Alternatively, the output means may be configured to directly detect the force acting on the wire 38 and display the elongation of the wire.

It should be noted that the present invention is not limited to these embodiments, and can be modified in various ways. The servo system has excellent responsiveness and a comparison circuit that compares the detection signal and input signal of the input signal and sends a control signal to the control means so that the difference between the input signal and output signal is within an allowable range. You can also.

(Effects of the Invention) As detailed above, in the pneumatic actuator of the present invention, the detection detects the relative displacement between the two closing members that seal and join the openings at both ends of the tubular body into the internal cavity of the tubular body. By arranging the means, the axial length of the actuator can be accurately known without considering the hysteresis characteristics in the tubular body or the braided reinforcement structure of rubber or rubber-like elastic material, making the actuator easy to position. be able to. Furthermore, since a damper function can be added, there is no need to consider various problems caused by the compressibility of air, making it suitable as an actuator for use in precision equipment assembly work. Furthermore, since the detection means is disposed within the internal cavity, less compressed air is required to drive the actuator, which has the advantage of reducing running costs.
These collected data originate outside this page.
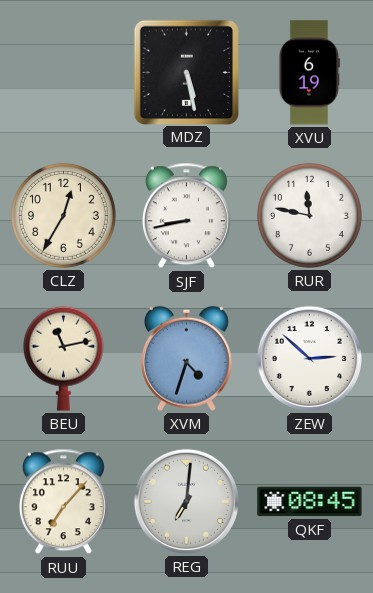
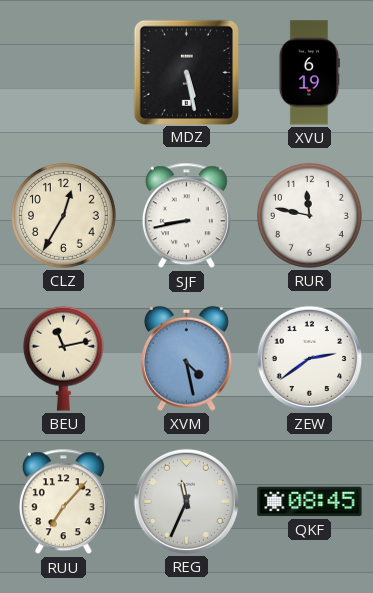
XVM: 4:33 -> 4:28
ZEW: 2:52 -> 2:39
REG: 7:01 -> 11:34
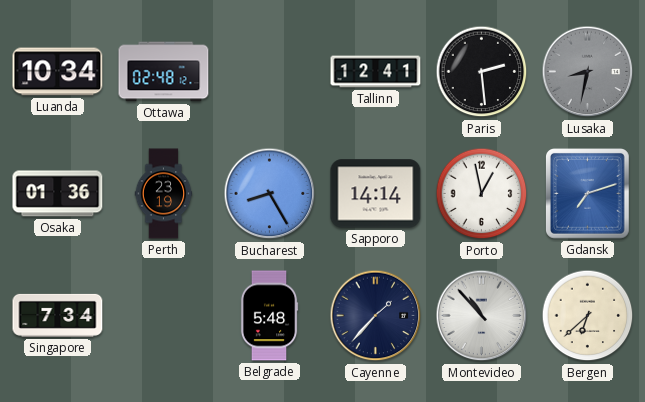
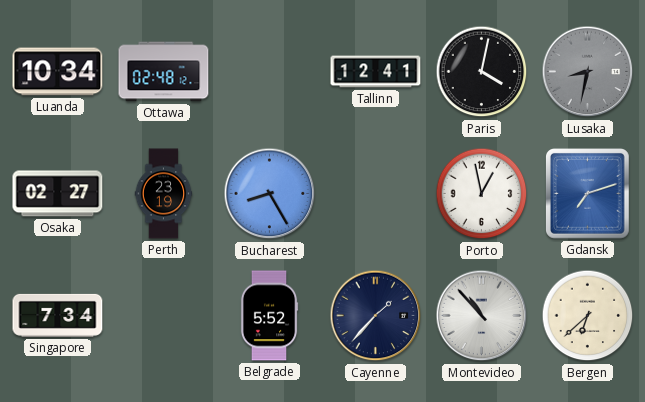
Paris: 2:29 -> 4:02
Osaka: 01:36 -> 02:27
Sapporo: 14:14 -> none
Belgrade: 5:48 -> 5:52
[Brief explanation of the drawing]

fal in figure m1 is a partially sectional front view showing one embodiment of the pneumatic actuator of the present invention, and fbl in FIG. Figure 1 (cl is the first
A schematic M diagram showing the output of the detection means shown at fbl in the figure; FIG. 2(a) is a partially sectional front view showing another embodiment of the pneumatic actuator of the invention; (bl and let are diagrams showing the configuration of the detection means and its output shown in (al) of FIG. 2, FIG. 3 is a partial cross-sectional view of another embodiment of the pneumatic actuator of the present invention, 1@45 is a route diagram showing a drive device using the pneumatic actuator of the present invention, and Figure 5 is a partially sectional front view showing a conventional pneumatic actuator. 1... Tubular Body 2... Braided reinforcement structure 3
... Closing member 4 ... Caulking cap 5.
... Nipple 6 ... Hole 7 ... Internal cavity
8... Connection hole 9... Fitting 10... Pneumatic actuator 12...
Support member 14... Insertion member 16... Accommodation part 18... Output''/l, element 18a...
Light source 18b...Condensing lens 20...Detection element 22...Receiver ytJ element 24...Guide 26...Lead wire 28...Output means 30...Support wall 80a...Sealing means 8
2... Coil 84... Hydraulic oil 86...
Fixed part 88...Wire 40...Support column 42...Pulley

Claims (1)

[Claims] 1. Rubber or rubber whose outer periphery is reinforced with a braided reinforcing structure using organic or inorganic high tensile strength fibers as tensile reinforcement elements, and whose openings at both ends are sealed and bonded with a closing member having a connection hole on at least one side. A tubular body made of a shaped elastic material, an insertion member provided on one closing member and extending into the internal cavity of the tubular body, and an insertion member provided on the other closure member that accommodates the insertion member so as to be freely inserted and allows displacement of the insertion member. and an output means that outputs the relative displacement between both closing members based on the detection signal from the detection means, and expands and deforms in diameter in the axial direction by supplying and discharging pressurized fluid. A pneumatic actuator characterized by generating contraction force.